## Data provided
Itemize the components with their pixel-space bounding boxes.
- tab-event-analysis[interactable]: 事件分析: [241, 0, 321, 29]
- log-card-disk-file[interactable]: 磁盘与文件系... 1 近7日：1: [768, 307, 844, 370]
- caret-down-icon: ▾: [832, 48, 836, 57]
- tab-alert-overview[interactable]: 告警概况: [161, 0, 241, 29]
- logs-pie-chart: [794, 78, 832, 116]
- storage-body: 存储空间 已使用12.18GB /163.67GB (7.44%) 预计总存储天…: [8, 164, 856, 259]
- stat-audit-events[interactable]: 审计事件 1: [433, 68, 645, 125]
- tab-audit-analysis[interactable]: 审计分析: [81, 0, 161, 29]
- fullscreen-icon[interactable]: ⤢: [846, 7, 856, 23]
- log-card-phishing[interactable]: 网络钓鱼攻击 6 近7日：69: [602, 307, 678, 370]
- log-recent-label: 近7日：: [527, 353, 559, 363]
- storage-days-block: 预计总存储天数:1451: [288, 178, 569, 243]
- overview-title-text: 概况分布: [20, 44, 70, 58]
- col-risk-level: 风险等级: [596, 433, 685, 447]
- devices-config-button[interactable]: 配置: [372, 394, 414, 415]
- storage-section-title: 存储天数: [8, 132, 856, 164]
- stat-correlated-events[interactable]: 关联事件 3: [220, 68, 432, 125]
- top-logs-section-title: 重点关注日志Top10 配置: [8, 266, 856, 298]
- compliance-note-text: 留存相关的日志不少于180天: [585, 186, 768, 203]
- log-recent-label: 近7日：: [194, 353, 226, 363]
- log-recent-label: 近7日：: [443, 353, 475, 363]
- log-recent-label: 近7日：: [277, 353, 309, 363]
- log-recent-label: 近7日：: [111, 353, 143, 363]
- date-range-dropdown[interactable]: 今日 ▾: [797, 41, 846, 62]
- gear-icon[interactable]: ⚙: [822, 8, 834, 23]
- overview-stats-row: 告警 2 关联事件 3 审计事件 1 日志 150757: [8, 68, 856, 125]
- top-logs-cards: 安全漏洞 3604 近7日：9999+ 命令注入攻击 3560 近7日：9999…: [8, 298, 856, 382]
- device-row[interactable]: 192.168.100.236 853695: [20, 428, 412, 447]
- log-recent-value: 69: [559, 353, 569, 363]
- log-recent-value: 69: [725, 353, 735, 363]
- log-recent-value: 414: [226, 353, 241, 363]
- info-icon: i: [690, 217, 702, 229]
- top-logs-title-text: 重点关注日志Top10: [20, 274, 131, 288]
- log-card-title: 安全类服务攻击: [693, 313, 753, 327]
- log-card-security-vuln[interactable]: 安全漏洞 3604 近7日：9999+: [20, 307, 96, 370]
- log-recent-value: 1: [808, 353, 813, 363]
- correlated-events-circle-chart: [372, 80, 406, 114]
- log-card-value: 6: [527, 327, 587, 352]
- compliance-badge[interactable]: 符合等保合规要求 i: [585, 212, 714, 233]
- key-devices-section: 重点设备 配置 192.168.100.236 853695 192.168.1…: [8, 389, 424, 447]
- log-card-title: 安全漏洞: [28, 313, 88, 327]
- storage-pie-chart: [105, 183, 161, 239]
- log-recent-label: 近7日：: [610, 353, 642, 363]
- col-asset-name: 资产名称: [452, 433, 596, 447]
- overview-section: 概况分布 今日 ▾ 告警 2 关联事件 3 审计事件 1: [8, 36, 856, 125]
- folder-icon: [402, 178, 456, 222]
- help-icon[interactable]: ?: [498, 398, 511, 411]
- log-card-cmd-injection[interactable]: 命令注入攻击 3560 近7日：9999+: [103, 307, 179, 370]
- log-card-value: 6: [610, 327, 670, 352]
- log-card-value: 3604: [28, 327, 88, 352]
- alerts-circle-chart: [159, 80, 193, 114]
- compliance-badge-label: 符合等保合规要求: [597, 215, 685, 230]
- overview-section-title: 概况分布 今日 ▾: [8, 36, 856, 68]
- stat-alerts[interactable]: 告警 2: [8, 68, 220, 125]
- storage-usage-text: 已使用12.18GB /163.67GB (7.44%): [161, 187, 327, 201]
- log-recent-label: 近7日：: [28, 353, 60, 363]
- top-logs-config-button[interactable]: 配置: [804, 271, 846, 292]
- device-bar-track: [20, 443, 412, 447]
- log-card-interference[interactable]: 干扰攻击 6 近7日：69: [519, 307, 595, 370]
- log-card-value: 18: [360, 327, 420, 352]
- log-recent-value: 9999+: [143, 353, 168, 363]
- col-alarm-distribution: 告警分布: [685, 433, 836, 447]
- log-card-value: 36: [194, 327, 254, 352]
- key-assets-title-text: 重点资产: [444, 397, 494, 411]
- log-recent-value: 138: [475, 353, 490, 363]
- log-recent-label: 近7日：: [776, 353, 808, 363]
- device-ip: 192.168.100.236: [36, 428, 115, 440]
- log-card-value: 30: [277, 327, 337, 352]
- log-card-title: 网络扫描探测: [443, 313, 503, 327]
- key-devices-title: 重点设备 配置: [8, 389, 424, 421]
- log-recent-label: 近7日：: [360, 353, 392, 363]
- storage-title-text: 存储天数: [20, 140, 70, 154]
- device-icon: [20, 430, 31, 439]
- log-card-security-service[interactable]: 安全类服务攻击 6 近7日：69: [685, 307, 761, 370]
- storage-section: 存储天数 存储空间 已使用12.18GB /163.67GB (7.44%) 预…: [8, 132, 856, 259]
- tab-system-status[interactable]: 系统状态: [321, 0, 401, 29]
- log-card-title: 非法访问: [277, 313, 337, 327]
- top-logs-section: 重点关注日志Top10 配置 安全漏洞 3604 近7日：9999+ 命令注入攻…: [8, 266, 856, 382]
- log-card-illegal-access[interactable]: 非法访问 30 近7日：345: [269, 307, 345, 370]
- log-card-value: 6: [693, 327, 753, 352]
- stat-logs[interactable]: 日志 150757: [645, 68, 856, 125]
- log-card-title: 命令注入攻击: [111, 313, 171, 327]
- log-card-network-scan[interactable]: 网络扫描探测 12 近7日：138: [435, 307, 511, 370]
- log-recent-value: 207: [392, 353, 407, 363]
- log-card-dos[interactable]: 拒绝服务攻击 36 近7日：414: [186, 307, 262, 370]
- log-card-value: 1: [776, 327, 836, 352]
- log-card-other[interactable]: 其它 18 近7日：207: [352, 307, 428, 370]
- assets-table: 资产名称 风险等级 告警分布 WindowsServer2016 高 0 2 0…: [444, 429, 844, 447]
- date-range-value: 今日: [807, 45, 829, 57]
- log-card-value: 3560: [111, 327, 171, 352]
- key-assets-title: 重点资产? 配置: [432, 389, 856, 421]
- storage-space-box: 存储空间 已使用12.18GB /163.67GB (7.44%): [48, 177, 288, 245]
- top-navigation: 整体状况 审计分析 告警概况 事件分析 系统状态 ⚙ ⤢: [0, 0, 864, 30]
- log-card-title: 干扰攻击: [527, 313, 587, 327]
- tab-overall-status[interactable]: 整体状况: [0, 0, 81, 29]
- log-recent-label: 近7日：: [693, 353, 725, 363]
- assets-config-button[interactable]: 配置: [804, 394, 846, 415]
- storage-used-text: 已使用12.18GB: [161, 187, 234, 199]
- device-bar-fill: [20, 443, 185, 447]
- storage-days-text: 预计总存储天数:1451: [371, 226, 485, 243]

## Problem requirements
Would you mind giving all the records again exactly?

## Exercise result
Itemize the components with their pixel-space bounding boxes.
- tab-event-analysis[interactable]: 事件分析: [241, 0, 321, 29]
- log-card-disk-file[interactable]: 磁盘与文件系... 1 近7日：1: [768, 307, 844, 370]
- caret-down-icon: ▾: [832, 48, 836, 57]
- tab-alert-overview[interactable]: 告警概况: [161, 0, 241, 29]
- logs-pie-chart: [794, 78, 832, 116]
- storage-body: 存储空间 已使用12.18GB /163.67GB (7.44%) 预计总存储天…: [8, 164, 856, 259]
- stat-audit-events[interactable]: 审计事件 1: [433, 68, 645, 125]
- tab-audit-analysis[interactable]: 审计分析: [81, 0, 161, 29]
- fullscreen-icon[interactable]: ⤢: [846, 7, 856, 23]
- log-card-phishing[interactable]: 网络钓鱼攻击 6 近7日：69: [602, 307, 678, 370]
- log-recent-label: 近7日：: [527, 353, 559, 363]
- storage-days-block: 预计总存储天数:1451: [288, 178, 569, 243]
- overview-title-text: 概况分布: [20, 44, 70, 58]
- col-risk-level: 风险等级: [596, 433, 685, 447]
- devices-config-button[interactable]: 配置: [372, 394, 414, 415]
- storage-section-title: 存储天数: [8, 132, 856, 164]
- stat-correlated-events[interactable]: 关联事件 3: [220, 68, 432, 125]
- top-logs-section-title: 重点关注日志Top10 配置: [8, 266, 856, 298]
- compliance-note-text: 留存相关的日志不少于180天: [585, 186, 768, 203]
- log-recent-label: 近7日：: [194, 353, 226, 363]
- log-recent-label: 近7日：: [443, 353, 475, 363]
- log-recent-label: 近7日：: [277, 353, 309, 363]
- log-recent-label: 近7日：: [111, 353, 143, 363]
- date-range-dropdown[interactable]: 今日 ▾: [797, 41, 846, 62]
- gear-icon[interactable]: ⚙: [822, 8, 834, 23]
- overview-stats-row: 告警 2 关联事件 3 审计事件 1 日志 150757: [8, 68, 856, 125]
- top-logs-cards: 安全漏洞 3604 近7日：9999+ 命令注入攻击 3560 近7日：9999…: [8, 298, 856, 382]
- device-row[interactable]: 192.168.100.236 853695: [20, 428, 412, 447]
- log-recent-value: 69: [559, 353, 569, 363]
- log-recent-value: 69: [725, 353, 735, 363]
- log-recent-value: 414: [226, 353, 241, 363]
- info-icon: i: [690, 217, 702, 229]
- top-logs-title-text: 重点关注日志Top10: [20, 274, 131, 288]
- log-card-title: 安全类服务攻击: [693, 313, 753, 327]
- log-card-security-vuln[interactable]: 安全漏洞 3604 近7日：9999+: [20, 307, 96, 370]
- log-recent-value: 1: [808, 353, 813, 363]
- correlated-events-circle-chart: [372, 80, 406, 114]
- log-card-value: 6: [527, 327, 587, 352]
- compliance-badge[interactable]: 符合等保合规要求 i: [585, 212, 714, 233]
- key-devices-section: 重点设备 配置 192.168.100.236 853695 192.168.1…: [8, 389, 424, 447]
- log-card-title: 安全漏洞: [28, 313, 88, 327]
- storage-pie-chart: [105, 183, 161, 239]
- log-recent-label: 近7日：: [610, 353, 642, 363]
- col-asset-name: 资产名称: [452, 433, 596, 447]
- overview-section: 概况分布 今日 ▾ 告警 2 关联事件 3 审计事件 1: [8, 36, 856, 125]
- folder-icon: [402, 178, 456, 222]
- help-icon[interactable]: ?: [498, 398, 511, 411]
- log-card-cmd-injection[interactable]: 命令注入攻击 3560 近7日：9999+: [103, 307, 179, 370]
- log-card-value: 6: [610, 327, 670, 352]
- log-card-value: 3604: [28, 327, 88, 352]
- alerts-circle-chart: [159, 80, 193, 114]
- compliance-badge-label: 符合等保合规要求: [597, 215, 685, 230]
- overview-section-title: 概况分布 今日 ▾: [8, 36, 856, 68]
- stat-alerts[interactable]: 告警 2: [8, 68, 220, 125]
- storage-usage-text: 已使用12.18GB /163.67GB (7.44%): [161, 187, 327, 201]
- log-recent-label: 近7日：: [28, 353, 60, 363]
- top-logs-config-button[interactable]: 配置: [804, 271, 846, 292]
- device-bar-track: [20, 443, 412, 447]
- log-card-interference[interactable]: 干扰攻击 6 近7日：69: [519, 307, 595, 370]
- log-card-value: 18: [360, 327, 420, 352]
- log-recent-value: 9999+: [143, 353, 168, 363]
- col-alarm-distribution: 告警分布: [685, 433, 836, 447]
- log-card-value: 36: [194, 327, 254, 352]
- key-assets-title-text: 重点资产: [444, 397, 494, 411]
- log-recent-value: 138: [475, 353, 490, 363]
- log-recent-label: 近7日：: [776, 353, 808, 363]
- device-ip: 192.168.100.236: [36, 428, 115, 440]
- log-card-value: 30: [277, 327, 337, 352]
- log-card-title: 网络扫描探测: [443, 313, 503, 327]
- key-devices-title: 重点设备 配置: [8, 389, 424, 421]
- log-recent-label: 近7日：: [360, 353, 392, 363]
- storage-title-text: 存储天数: [20, 140, 70, 154]
- device-icon: [20, 430, 31, 439]
- log-card-security-service[interactable]: 安全类服务攻击 6 近7日：69: [685, 307, 761, 370]
- storage-section: 存储天数 存储空间 已使用12.18GB /163.67GB (7.44%) 预…: [8, 132, 856, 259]
- tab-system-status[interactable]: 系统状态: [321, 0, 401, 29]
- log-card-title: 非法访问: [277, 313, 337, 327]
- top-logs-section: 重点关注日志Top10 配置 安全漏洞 3604 近7日：9999+ 命令注入攻…: [8, 266, 856, 382]
- log-card-illegal-access[interactable]: 非法访问 30 近7日：345: [269, 307, 345, 370]
- log-card-value: 6: [693, 327, 753, 352]
- stat-logs[interactable]: 日志 150757: [645, 68, 856, 125]
- log-card-title: 命令注入攻击: [111, 313, 171, 327]
- log-card-network-scan[interactable]: 网络扫描探测 12 近7日：138: [435, 307, 511, 370]
- log-recent-value: 207: [392, 353, 407, 363]
- log-card-dos[interactable]: 拒绝服务攻击 36 近7日：414: [186, 307, 262, 370]
- log-card-value: 1: [776, 327, 836, 352]
- log-card-other[interactable]: 其它 18 近7日：207: [352, 307, 428, 370]
- assets-table: 资产名称 风险等级 告警分布 WindowsServer2016 高 0 2 0…: [444, 429, 844, 447]
- date-range-value: 今日: [807, 45, 829, 57]
- log-card-value: 3560: [111, 327, 171, 352]
- key-assets-title: 重点资产? 配置: [432, 389, 856, 421]
- storage-space-box: 存储空间 已使用12.18GB /163.67GB (7.44%): [48, 177, 288, 245]
- top-navigation: 整体状况 审计分析 告警概况 事件分析 系统状态 ⚙ ⤢: [0, 0, 864, 30]
- log-card-title: 干扰攻击: [527, 313, 587, 327]
- tab-overall-status[interactable]: 整体状况: [0, 0, 81, 29]
- log-recent-label: 近7日：: [693, 353, 725, 363]
- assets-config-button[interactable]: 配置: [804, 394, 846, 415]
- storage-used-text: 已使用12.18GB: [161, 187, 234, 199]
- device-bar-fill: [20, 443, 185, 447]
- storage-days-text: 预计总存储天数:1451: [371, 226, 485, 243]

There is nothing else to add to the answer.